Congress

House committee reexamines EELV

The House Appropriations Committee is having second thoughts about the Defense Department’s decision to fund two EELV providers, Space News reported Friday. (subscription required) According to a committee report accompanying the Defense Department appropriations bill, “the Committee believes fully funding one contractor may be a wiser approach to assured access than the current approach of underfunding two contractors.” The Air Force has insisted that only by having two independent EELV providers, Lockheed Martin and Boeing, will it have its desired “assured access to space”. The committee argues that this approach underfunds both companies, and “could be motivating the contractors to cut corners in a way that could hurt launch reliability.” It seems unlikely that there will be any major changes in the near term, given the opposition a downselect would face from the Air Force as well as the two companies, but it is something to keep an eye on as the Air Force reevaluates its launch strategy.

8 comments to House committee reexamines EELV

  • This, of course, ignores the real issue, which is that the government does far too little in space to ever make cheap or reliable launch possible, and there was nothing in the Aldridge report to change that.

  • This is typical of the on again off again policy shifts that take place as the zeitgeist in the US and its political-economic organizations flounder about, wondering what space is for, and what they can do there. What they do is largely focus on support for geocentric-static culture and its oligarchic hold on power. It is not now, never has been, and likely will not be a policy goal or statement of the US Government, or any government so far, to make Space Settlment by it’s common people a major stated goal of national policy.

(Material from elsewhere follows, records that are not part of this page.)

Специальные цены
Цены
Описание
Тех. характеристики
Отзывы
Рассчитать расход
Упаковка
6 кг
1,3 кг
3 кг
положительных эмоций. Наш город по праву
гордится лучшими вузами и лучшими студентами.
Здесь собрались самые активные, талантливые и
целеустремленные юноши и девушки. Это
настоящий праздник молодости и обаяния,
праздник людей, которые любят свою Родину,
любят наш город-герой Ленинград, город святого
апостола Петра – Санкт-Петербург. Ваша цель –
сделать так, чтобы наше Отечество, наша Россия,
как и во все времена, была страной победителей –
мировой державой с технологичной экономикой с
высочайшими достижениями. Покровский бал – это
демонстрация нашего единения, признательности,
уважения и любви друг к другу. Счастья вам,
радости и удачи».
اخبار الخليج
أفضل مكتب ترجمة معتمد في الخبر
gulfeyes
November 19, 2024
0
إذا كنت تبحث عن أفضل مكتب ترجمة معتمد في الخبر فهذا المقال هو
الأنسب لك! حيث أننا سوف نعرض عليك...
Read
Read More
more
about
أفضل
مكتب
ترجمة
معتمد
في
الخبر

    From this stated goal of space settlemet, would grow the need for , the demand for, more and cheaper routine access to low earth orbit. Essentiall, the creation of demand for low cost spacelift, which we have not created demand for by concentrating on geocentric-static-oligarchic cultures. Make no mistake: there is a conflict coming between those who want to settle the inner solar system and gain freedom and choices from doing so, and those who want to maintain control and stasis at whatever the cost. It is as inevitable as the sun rising, or the earth rotating on it’s axis, depending on your point of view.

  • Chris Webster

    Is choosing one contractor necessarily a bad thing? Doesn’t this mean a more competitively selected/priced EELV?

  • No, it means eliminating competition and any pressure for reduced costs.

  • Dwayne A. Day

    Mr. Webster wrote:
    “Is choosing one contractor necessarily a bad thing? Doesn’t this mean a more competitively selected/priced EELV?”

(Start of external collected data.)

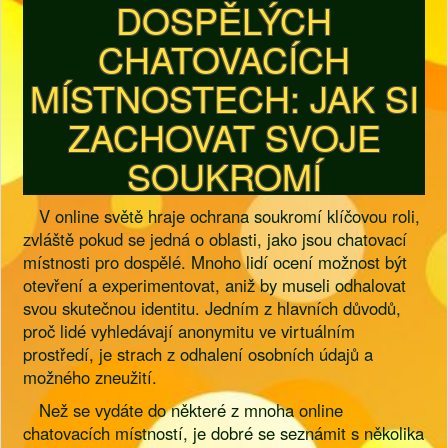
DOSPĚLÝCH
CHATOVACÍCH
MÍSTNOSTECH: JAK SI
ZACHOVAT SVOJE
SOUKROMÍ
V online světě hraje ochrana soukromí klíčovou roli,
zvláště pokud se jedná o oblasti, jako jsou chatovací
místnosti pro dospělé. Mnoho lidí ocení možnost být
otevření a experimentovat, aniž by museli odhalovat
svou skutečnou identitu. Jedním z hlavních důvodů,
proč lidé vyhledávají anonymitu ve virtuálním
prostředí, je strach z odhalení osobních údajů a
možného zneužití.
Než se vydáte do některé z mnoha online
chatovacích místností, je dobré se seznámit s několika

    It is potentially a bad thing. Keep in mind that the primary purpose of the EELV program was to develop rockets to carry national security payloads (spysats at the top of the list, followed by all the rest of the military’s payloads). If the US is reduced to only a single launch vehicle, a failure leading to a grounding could leave the US with no reliable way of placing those remaining satellites in orbit. This has happened at several points in the past. Most notably look back at early 1986, when both the shuttle and the Titan 34D were grounded at the same time due to launch accidents, leaving the US with no means of placing large intelligence satellites into orbit for several years.

    This is the one thing that the military wants to avoid in the future. They want a backup vehicle. Considering that these have now become families of vehicles, a single loss can ground a lot of other payloads, not simply those in the same weight class.

  • Harold LaValley

    Making rockets expendable at 100 million a pop all just to be thrown away.

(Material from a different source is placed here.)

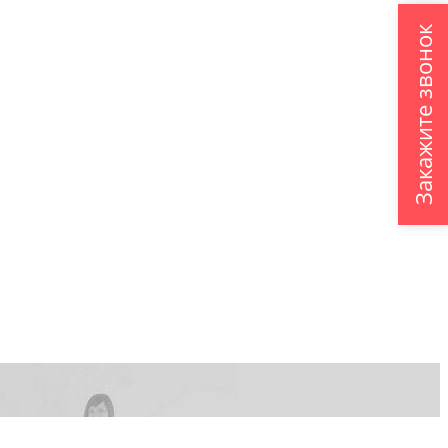
Закажите звонок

    If so why has non of the providers begun to make the cost drop. The concepts of manufacturing is to streamline a process in order to reduce the cost of making such an item by that manufacturer. Who usually passes on the saving to the customer.

  • Dwayne A. Day

    Mr. Simberg wrote:
    “No, it means eliminating competition and any pressure for reduced costs.”

    This supposes that having two launch providers for a small, captive market creates any real pressure for reduced costs. It’s not clear that this is true at all. In addition, Boeing is at a bit of a disadvantage ever since they were caught with Lockheed-Martin’s documents and penalized. It’s not an equal setting anymore.

  • Harold LaValley

    More news out on the military use of EELV launch vehicles on the spacetoday.net site.